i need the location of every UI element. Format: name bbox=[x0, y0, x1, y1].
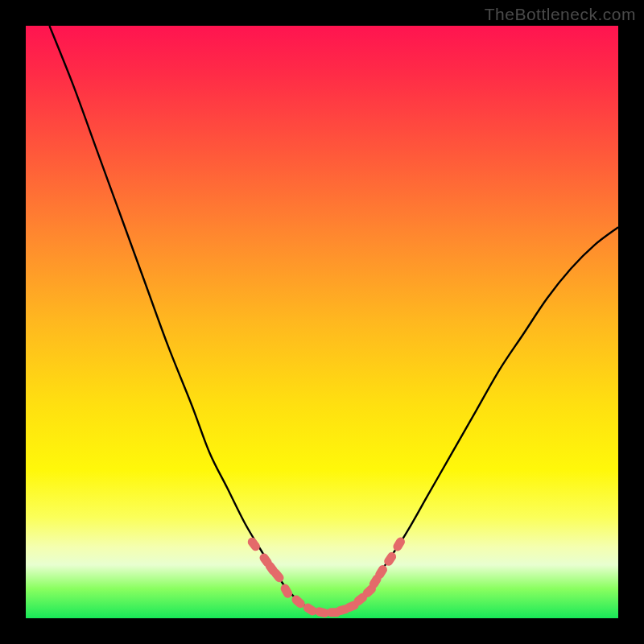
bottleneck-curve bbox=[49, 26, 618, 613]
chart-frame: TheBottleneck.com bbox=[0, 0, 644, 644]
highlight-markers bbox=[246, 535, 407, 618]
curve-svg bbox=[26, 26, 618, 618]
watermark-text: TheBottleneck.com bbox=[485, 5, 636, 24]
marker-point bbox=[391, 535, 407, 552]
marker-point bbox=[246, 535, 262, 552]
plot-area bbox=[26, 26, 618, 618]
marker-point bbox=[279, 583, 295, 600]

_ _ _ _

**EXERCISE REQUIREMENTS:** The required output is every line of the data above, set down exactly and stripped of pictures.

**RESULT OF THE TASK:**
i need the location of every UI element. Format: name bbox=[x0, y0, x1, y1].
bottleneck-curve bbox=[49, 26, 618, 613]
chart-frame: TheBottleneck.com bbox=[0, 0, 644, 644]
highlight-markers bbox=[246, 535, 407, 618]
curve-svg bbox=[26, 26, 618, 618]
watermark-text: TheBottleneck.com bbox=[485, 5, 636, 24]
marker-point bbox=[391, 535, 407, 552]
marker-point bbox=[246, 535, 262, 552]
plot-area bbox=[26, 26, 618, 618]
marker-point bbox=[279, 583, 295, 600]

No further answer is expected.